Nvidia jumps into virtual reality with GeForce GTX 980 and 970

VR Direct
Behold! The beginning of a new PC-VR gaming era

The marriage between PCs and virtual reality is stronger than ever thanks to the latest graphics card from Nvidia.

During Nvidia's inaugural 24-hour PC gaming event, Game24, CEO Jen-Hsun Jeng revealed the GeForce GTX 980 and 970 GPUs.

The Maxwell architecture in the 980 and 970 boasts several new and impressive features but the head turner is definitely the integration of VR Direct.

This new feature makes Nvidia the first hardware company to put virtual reality software into its GPUs - though likely not the last.

During the event, we spoke with Justin Walker, Senior Product Manager who further explained the concept of VR Direct on the new Maxwell GPU.

Game24

Virtual reality SLI

SLI played a big role in figuring out what to do with VR's latency issues.

Walker says: "SLI would work but the thing with SLI is that you do alternate frame rendering on one GPU and then the next frame rendering, going back and forth. In a normal environment, that can inject a little bit of latency."

VR Direct

Meaning on a screen, your frame rate goes up so much that you don't even notice or care.
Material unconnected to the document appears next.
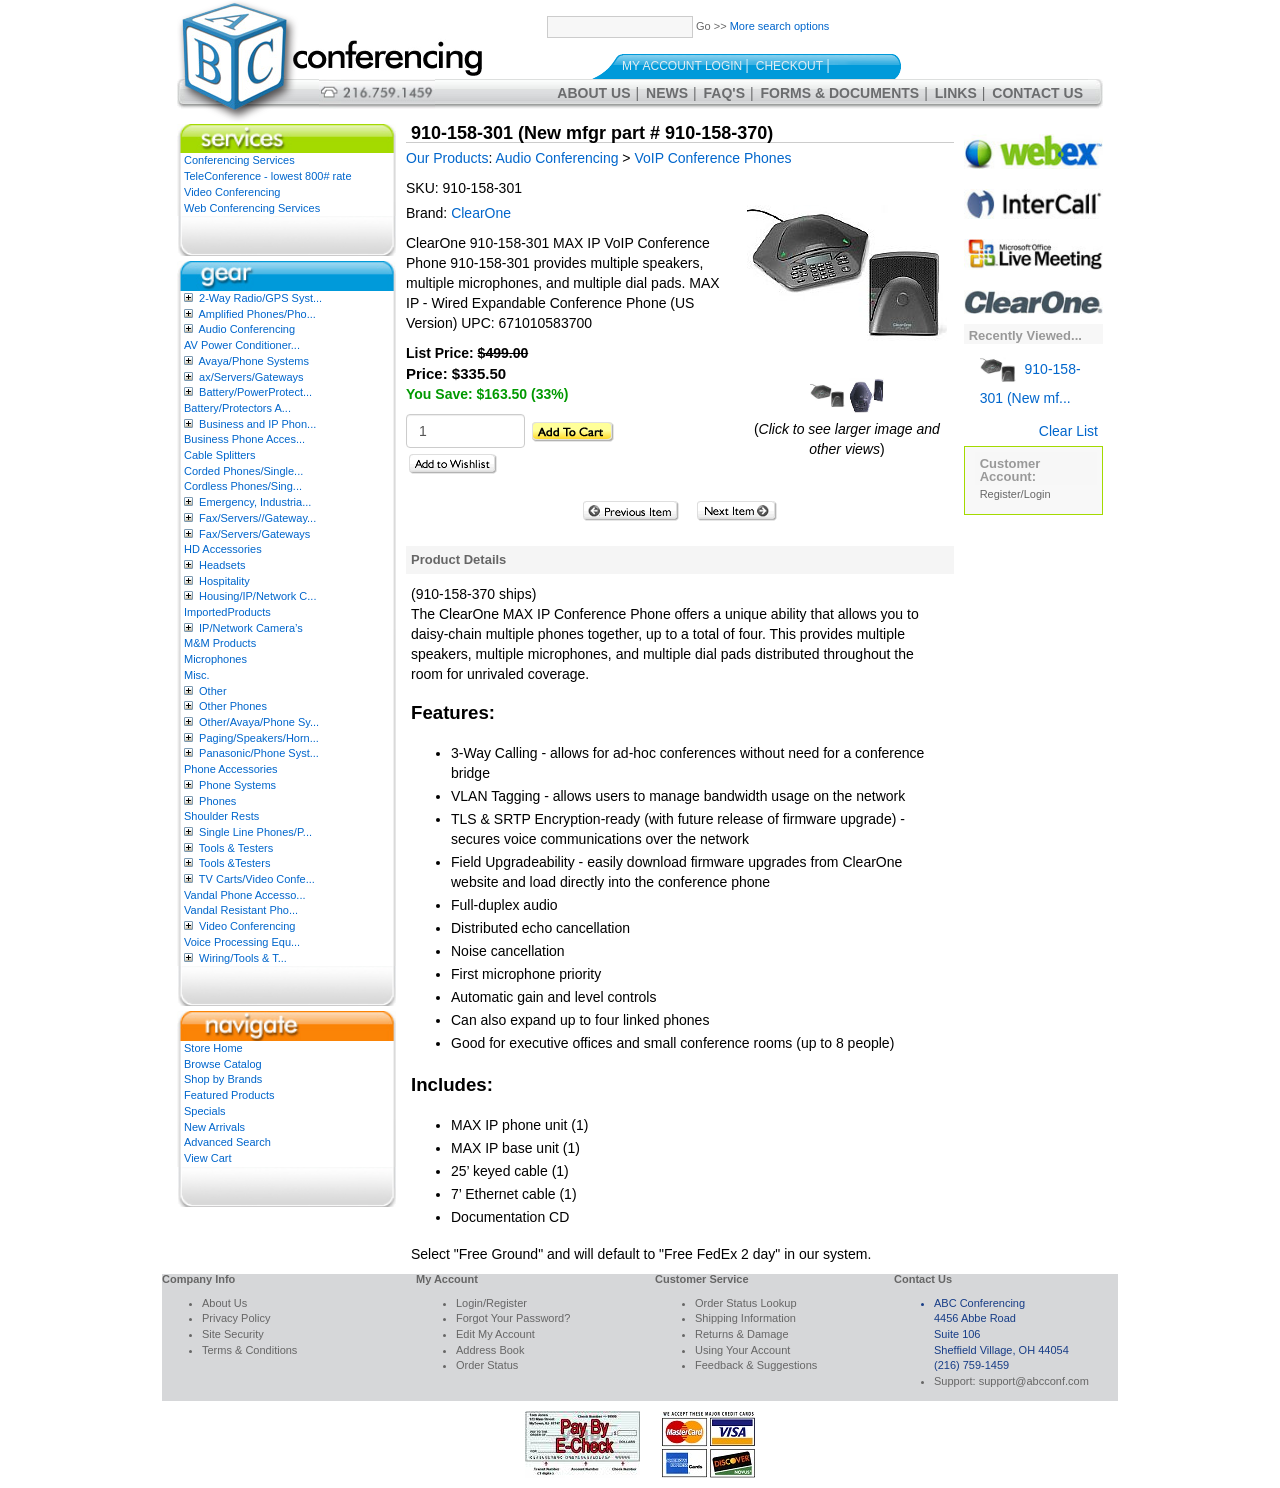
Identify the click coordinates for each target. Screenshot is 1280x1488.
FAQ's (724, 93)
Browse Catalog (223, 1064)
However with VR, any delays between gameplay and head movement are sure to make you nauseous and ruin your experience.

Which is something Walker notes, "you want to get rid of."
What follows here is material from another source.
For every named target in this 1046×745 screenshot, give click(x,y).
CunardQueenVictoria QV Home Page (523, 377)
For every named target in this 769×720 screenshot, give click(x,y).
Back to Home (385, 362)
This is where SLI and VR come into play: "So we developed VR SLI basically, where you can actually assign each one of the GPUs to each eye. By doing that you don't have a latency effect anymore because you're literally just going from one [GPU] directly to each eye."

More at play

Nvidia also plans on cutting down VR latency by implementing new tech called MFAA - Multi-Frame sampled Anti-Aliasing - which produces 4x's multisample anti-aliasing images at 2x MSAA speeds.

VR Direct

NVIDIA's Dynamic Super Resolution (DSR) technology will be also available to VR which should significantly help reduce aliasing on today's panels. MFAA and DSR should be available after the 980's launch where the latter will roll out as an update to older graphics cards.

VR Direct

Lastly, asynchronous warp or JIT WARP (just in time Windows Advanced Rasterization Platform) allows sampling of head tracking to run smoother by cutting latency directly in half. Expect your GeForce GTX 980 and 970 GPUs to start running asynchronous warp software a bit later though, when more virtual reality devices actually hit the shelves.

Future of VR

It's already apparent that virtual reality isn't going anywhere but the advent of new hardware made specifically for VR has further cemented its future. With the Oculus Rift being the most prominent headset, it's no surprise Nvidia worked with the Oculus to create VR Direct.

Though Walker says, "Oculus isn't exclusively working with Nvidia because they have a whole PC ecosystem to worry about."

He then quickly pointed out that "they [Oculus] benefit a lot because they need the performance; they really need the latency, and we're the ones that deliver that better than anyone else, in particular with Maxwell. Maxwell is going to be the GPU you want if you're doing VR because we've put a lot of focus on fine tuning the process."

Since Nvidia is the first company to out VR GPUs, we think it's OK to boast a bit, but but we're sure plenty of other GPU companies won't be far behind.